> Stored data entries:
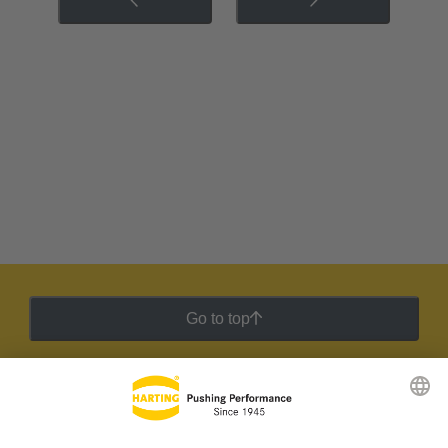
Go to top
HARTING Newsletter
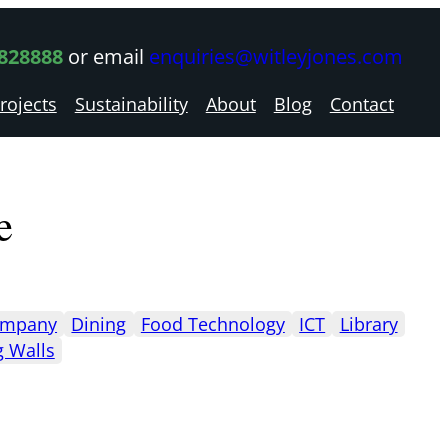
 828888
or email
enquiries@witleyjones.com
rojects
Sustainability
About
Blog
Contact
e
mpany
Dining
Food Technology
ICT
Library
g Walls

> WHAT THIS TASK INVOLVES:
Please copy the records above word for word, omitting every picture.

> EXERCISE RESULT:
Go to top
HARTING Newsletter
 828888
or email
enquiries@witleyjones.com
rojects
Sustainability
About
Blog
Contact
e
mpany
Dining
Food Technology
ICT
Library
g Walls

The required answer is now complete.